The other day I asked you all to submit your favorite apple cake recipes. I got quite a few delicious-looking submissions (thanks!), but most were a variation on the same “Jewish” Apple Cake recipe that’s in Joan Nathan’s The Jewish Holiday Kitchen: 250 Recipes from Around the World to Make Your Celebrations Special. And that means they also look an awful lot like Mom’s Apple Cake over at Smitten Kitchen. Who knew there were so few good apple cake recipes in the world?
One particularly good-looking suggestion was Cooking Light’s Cinnamon-Apple Cake, submitted by a reader named Sheryl. The only problem: It calls for cream cheese, which means my kosher family can’t serve it after a meat meal. I’ll save that one for another time. The winner came from waaaay across the planet. It’s from Melanie at Frugal Kiwi (in New Zealand, naturally), and it’s her mom’s recipe. As she wrote, “Want an explosion of fresh apple? My mum’s recipe will do it. With 3 cups of apple to 3 cups of flour, it only JUST holds together, but the taste is so divine, you won’t mind the crumble.” Who can resist such a tempting description? Harry and I made it this morning to bring to my folks’ tonight, and now our whole apartment smells autumnal. What a warm, cozy way to begin a new year.
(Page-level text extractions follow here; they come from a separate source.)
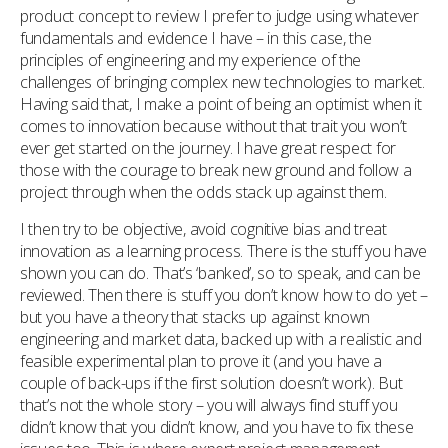
product concept to review I prefer to judge using whatever
fundamentals and evidence I have – in this case, the
principles of engineering and my experience of the
challenges of bringing complex new technologies to market.
Having said that, I make a point of being an optimist when it
comes to innovation because without that trait you won’t
ever get started on the journey. I have great respect for
those with the courage to break new ground and follow a
project through when the odds stack up against them.
I then try to be objective, avoid cognitive bias and treat
innovation as a learning process. There is the stuff you have
shown you can do. That’s ‘banked’, so to speak, and can be
reviewed. Then there is stuff you don’t know how to do yet –
but you have a theory that stacks up against known
engineering and market data, backed up with a realistic and
feasible experimental plan to prove it (and you have a
couple of back-ups if the first solution doesn’t work). But
that’s not the whole story – you will always find stuff you
didn’t know that you didn’t know, and you have to fix these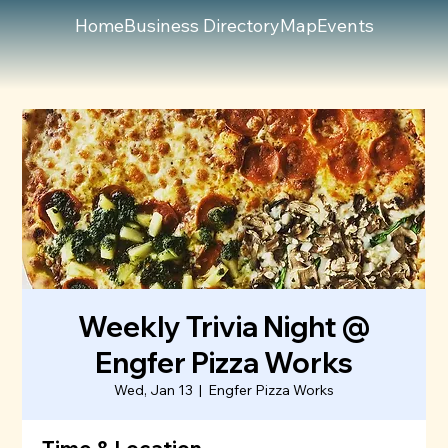
Home
Business Directory
Map
Events
Weekly Trivia Night @
Engfer Pizza Works
Wed, Jan 13
  |  
Engfer Pizza Works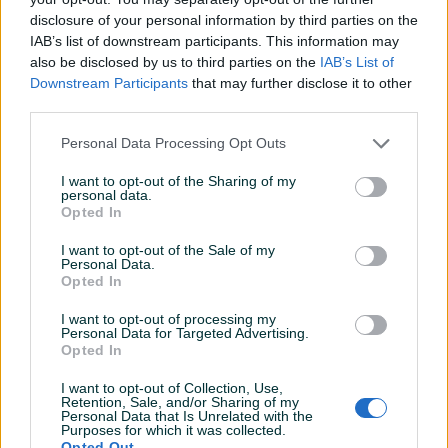
disclosure of your personal information by third parties on the
IAB’s list of downstream participants. This information may
also be disclosed by us to third parties on the
IAB’s List of
Proizvođač:
GYS
Downstream Participants
that may further disclose it to other
third parties.
Model:
NEOSTART 620
Prikaži više
Napon punjenja:
12 - 24 V
Personal Data Processing Opt Outs
Struja punjenja:
Jačina struje 60 A Startna pomoć 360 A
Kablovi:
crveni 2 m - crni 1,8 m, fi 16 mm²
I want to opt-out of the Sharing of my
PIK SHOP
personal data.
Za akumulatore:
20 do 1350 Ah
masineialati
Opted In
Dimenzije:
470 x 320 x 270 mm
Težina:
24.0 kg
I want to opt-out of the Sale of my
Personal Data.
Dodatne informacije:
Punjač akumulatora za putnička
Opted In
vozila, kombije, traktore, kamione
I want to opt-out of processing my
Kontakt: 065/883-888
Personal Data for Targeted Advertising.
Pitanja
(0)
Dostava brzom poštom (24-48h)
Opted In
Robu dobijate na kućnu adresu, pogledate je i tek
I want to opt-out of Collection, Use,
Prijavite se ili kreirajte račun na PIK-u da kontaktirate
onda plaćate dostavljaču/poštaru.
Retention, Sale, and/or Sharing of my
ovog korisnika.
Personal Data that Is Unrelated with the
Plaćanje gotovinski ili žiralno.
Purposes for which it was collected.
Prijavite se ili kreirajte račun
www.masineialati.ba
Opted Out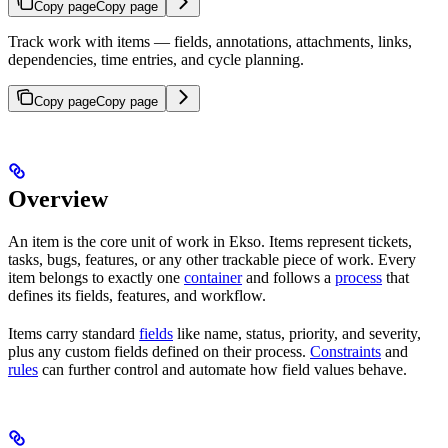
Copy page
Copy page
Track work with items — fields, annotations, attachments, links,
dependencies, time entries, and cycle planning.
Copy page
Copy page
Overview
An item is the core unit of work in Ekso. Items represent tickets,
tasks, bugs, features, or any other trackable piece of work. Every
item belongs to exactly one
container
and follows a
process
that
defines its fields, features, and workflow.
Items carry standard
fields
like name, status, priority, and severity,
plus any custom fields defined on their process.
Constraints
and
rules
can further control and automate how field values behave.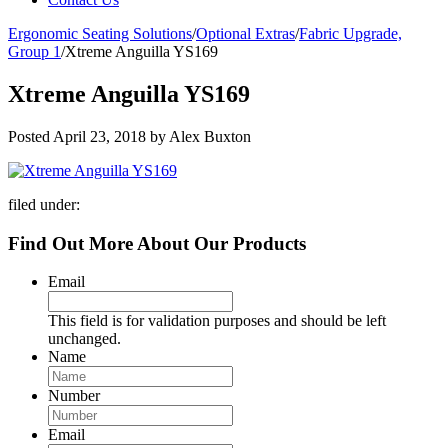
Ergonomic Seating Solutions
/
Optional Extras
/
Fabric Upgrade,
Group 1
/
Xtreme Anguilla YS169
Xtreme Anguilla YS169
Posted
April 23, 2018
by
Alex Buxton
filed under:
Find Out More About Our Products
Email
This field is for validation purposes and should be left
unchanged.
Name
Number
Email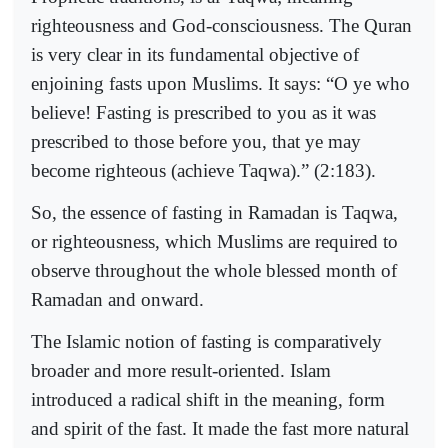
righteousness and God-consciousness. The Quran
is very clear in its fundamental objective of
enjoining fasts upon Muslims. It says: “O ye who
believe! Fasting is prescribed to you as it was
prescribed to those before you, that ye may
become righteous (achieve Taqwa).” (2:183).
So, the essence of fasting in Ramadan is Taqwa,
or righteousness, which Muslims are required to
observe throughout the whole blessed month of
Ramadan and onward.
The Islamic notion of fasting is comparatively
broader and more result-oriented. Islam
introduced a radical shift in the meaning, form
and spirit of the fast. It made the fast more natural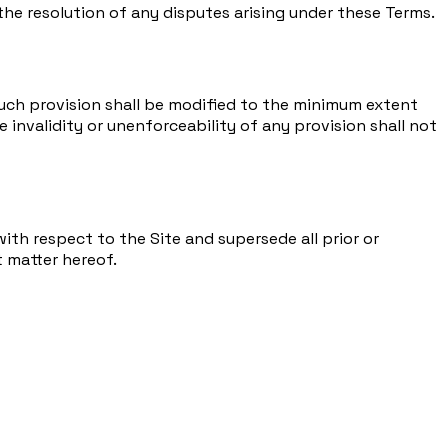
 the resolution of any disputes arising under these Terms.
, such provision shall be modified to the minimum extent
e invalidity or unenforceability of any provision shall not
th respect to the Site and supersede all prior or
 matter hereof.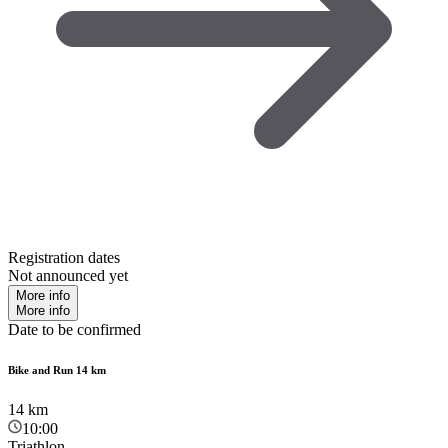
Registration dates
Not announced yet
More info
More info
Date to be confirmed
Bike and Run 14 km
14
km
10:00
Triathlon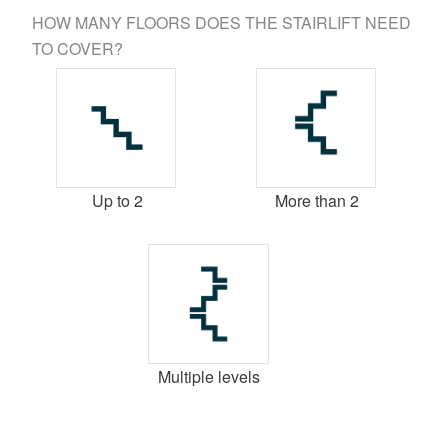
HOW MANY FLOORS DOES THE STAIRLIFT NEED
TO COVER?
Up to 2
More than 2
Multiple levels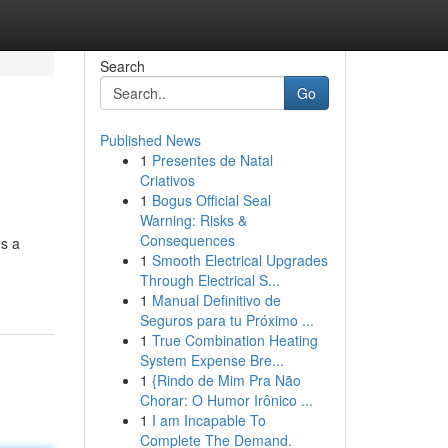
Search
Go
Published News
1
Presentes de Natal
Criativos
1
Bogus Official Seal
Warning: Risks &
Consequences
es a
1
Smooth Electrical Upgrades
Through Electrical S...
1
Manual Definitivo de
Seguros para tu Próximo ...
1
True Combination Heating
System Expense Bre...
1
{Rindo de Mim Pra Não
Chorar: O Humor Irônico ...
1
I am Incapable To
Complete The Demand.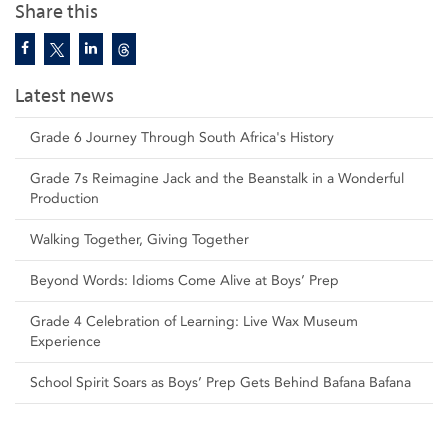
Share this
Latest news
Grade 6 Journey Through South Africa's History
Grade 7s Reimagine Jack and the Beanstalk in a Wonderful
Production
Walking Together, Giving Together
Beyond Words: Idioms Come Alive at Boys’ Prep
Grade 4 Celebration of Learning: Live Wax Museum
Experience
School Spirit Soars as Boys’ Prep Gets Behind Bafana Bafana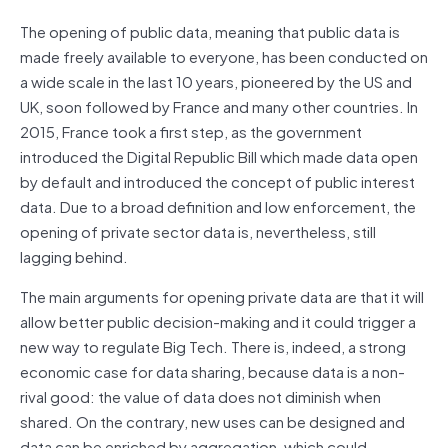
The opening of public data, meaning that public data is
made freely available to everyone, has been conducted on
a wide scale in the last 10 years, pioneered by the US and
UK, soon followed by France and many other countries. In
2015, France took a first step, as the government
introduced the Digital Republic Bill which made data open
by default and introduced the concept of public interest
data. Due to a broad definition and low enforcement, the
opening of private sector data is, nevertheless, still
lagging behind.
The main arguments for opening private data are that it will
allow better public decision-making and it could trigger a
new way to regulate Big Tech. There is, indeed, a strong
economic case for data sharing, because data is a non-
rival good: the value of data does not diminish when
shared. On the contrary, new uses can be designed and
data can be enriched by aggregation, which could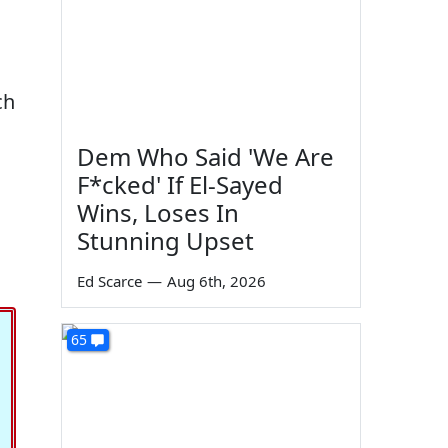
ch
Dem Who Said 'We Are
F*cked' If El-Sayed
Wins, Loses In
Stunning Upset
Ed Scarce
—
Aug 6th, 2026
65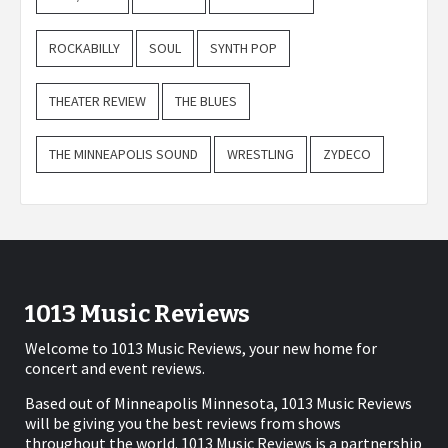
ROCKABILLY
SOUL
SYNTH POP
THEATER REVIEW
THE BLUES
THE MINNEAPOLIS SOUND
WRESTLING
ZYDECO
1013 Music Reviews
Welcome to 1013 Music Reviews, your new home for
concert and event reviews.
Based out of Minneapolis Minnesota, 1013 Music Reviews
will be giving you the best reviews from shows
throughout the world. 1013 Music Reviews is a partnership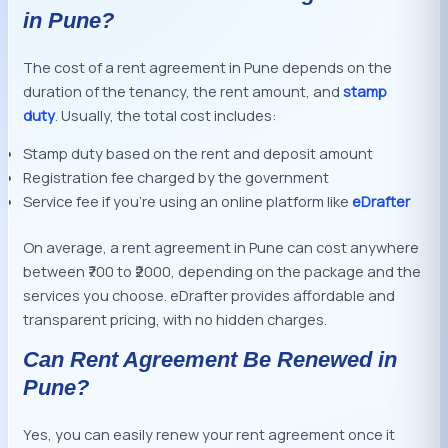
in Pune?
The cost of a rent agreement in Pune depends on the
duration of the tenancy, the rent amount, and
stamp
duty
. Usually, the total cost includes:
Stamp duty based on the rent and deposit amount
Registration fee charged by the government
Service fee if you’re using an online platform like
eDrafter
On average, a rent agreement in Pune can cost anywhere
between ₹700 to ₹2000, depending on the package and the
services you choose. eDrafter provides affordable and
transparent pricing, with no hidden charges.
Can Rent Agreement Be Renewed in
Pune?
Yes, you can easily renew your rent agreement once it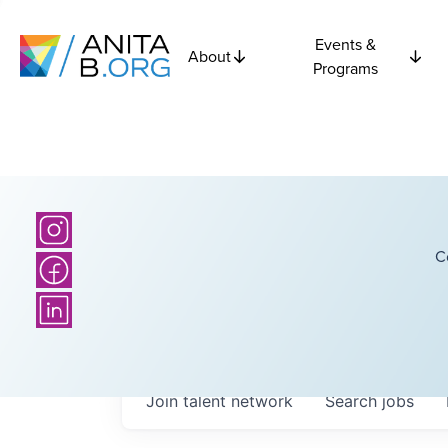
Events &
About
Programs
C
Join talent network
Search
jobs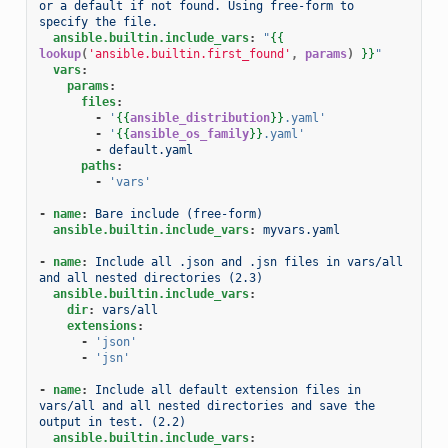
or a default if not found. Using free-form to 
specify the file.
ansible.builtin.include_vars
:
"
{{
lookup
(
'ansible.builtin.first_found'
,
params
)
}}
"
vars
:
params
:
files
:
-
'
{{
ansible_distribution
}}
.yaml'
-
'
{{
ansible_os_family
}}
.yaml'
-
default.yaml
paths
:
-
'vars'
-
name
:
Bare include (free-form)
ansible.builtin.include_vars
:
myvars.yaml
-
name
:
Include all .json and .jsn files in vars/all 
and all nested directories (2.3)
ansible.builtin.include_vars
:
dir
:
vars/all
extensions
:
-
'json'
-
'jsn'
-
name
:
Include all default extension files in 
vars/all and all nested directories and save the 
output in test. (2.2)
ansible.builtin.include_vars
: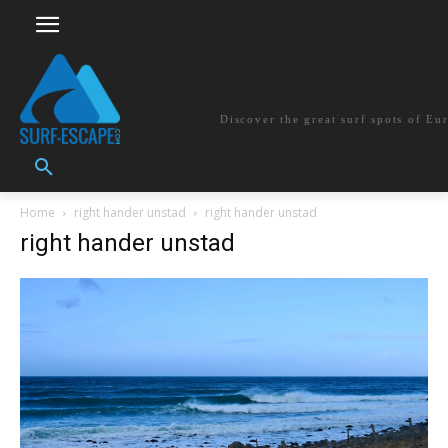
surf-escape.co
Discover the great surf spots of Eu
Home
right hander unstad
right hander unstad
right hander unstad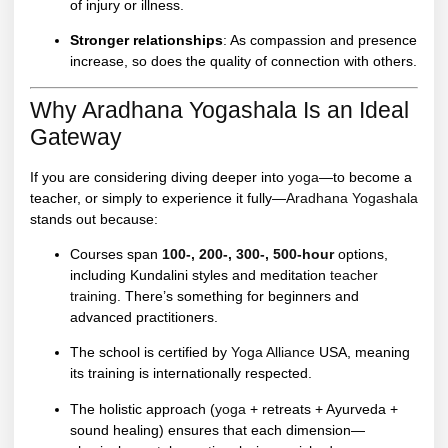
of injury or illness.
Stronger relationships
: As compassion and presence
increase, so does the quality of connection with others.
Why Aradhana Yogashala Is an Ideal
Gateway
If you are considering diving deeper into
yoga
—to become a
teacher, or simply to experience it fully—
Aradhana Yogashala
stands out because:
Courses span
100-, 200-, 300-, 500-hour
options,
including Kundalini styles and meditation
teacher
training
. There’s something for beginners and
advanced practitioners.
The school is certified by
Yoga Alliance
USA, meaning
its training is internationally respected.
The holistic approach (
yoga
+ retreats + Ayurveda +
sound healing) ensures that each dimension—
The biggest difference between this cake and the other recipes is that they all call for alternating layers of apple and batter, while the apples are mixed in for Melanie’s. Harry and I made it by hand, and I must warn you: it’s a very thick batter. Very. And that’s before you stir in the apples. For a minute there I considered breaking out the handheld mixer, but Harry’s brute strength prevailed. (I kid, I kid. I’m the brute in this family.)
I took the liberty of adding a bit of cinnamon, and I used a bit more lemon juice than the recipe called for—I drizzled some on the apples after chopping. But otherwise, it’s the recipe Melanie sent me. I think it’s a winner, but the real test will be after dinner tonight. Can’t wait to try it! There were some substantial-looking crumbs to taste, but my sous-chef snagged them all…
Patricia’s Awesome Apple Cake
Serves 12 [I think]
2 cups sugar
1 ½ cups oil of your choice [I use canola. ETA: in 2012 I used coconut oil and it was FANTASTIC. And one reader posted on Facebook that she replaced half the oil with applesauce & reduced the sugar slightly. Such a great idea! Totally trying it next year.]
2 teaspoons vanilla extract
2 well-beaten eggs
Juice of 1/2 lemon
1 teaspoon salt
3 cups flour
1 ¼ teaspoon baking soda
½ teaspoon cinnamon [this is my addition, totally optional]
3 cups peeled and chopped fresh apple, drizzled with a bit of additional lemon juice to prevent browning (I prefer Granny Smith for this recipe) [3-4 apples]
1 ½-2 cups pecans (delicious, but optional) [I let Harry decide, and he nixed them]
Preheat oven to 325 (160C). Grease a tube pan and dust with flour.
Combine sugar, oil, vanilla extract, eggs, lemon juice, and salt in a large mixing bowl. Beat well. Mix flour and baking soda then add to the first mixture and beat well. Add apples and pecans, if using, and mix well. Pour into prepared tube pan.
[Batter is very thick, and the ratio of apple-to-batter is almost identical. Be prepared for a workout!]
Because there’s so much apple in here, it’s hard to tell when it’s done—the old “stick a toothpick in, and if it comes out clean it’s done” test won’t work. So I turned to Joan Nathan’s recipe for guidance. She says:
Bake 1 ½ hours, until golden on top. Let sit a few minutes, then unmold.
That apple-to-batter ratio really makes for a crumbly, delicate cake. Do nottry to move it once you’ve taken it out of the pan! I attempted the always-tricky flip-the-cake-rightside-up maneuver, and barely averted disaster. It almost collapsed under the weight of all those apples. Hopefully once it’s fully cooled it’ll hold together a little better, or else I don’t know how I’ll get it to my folks’. Say a little Rosh Hashanah prayer for my cake, will you?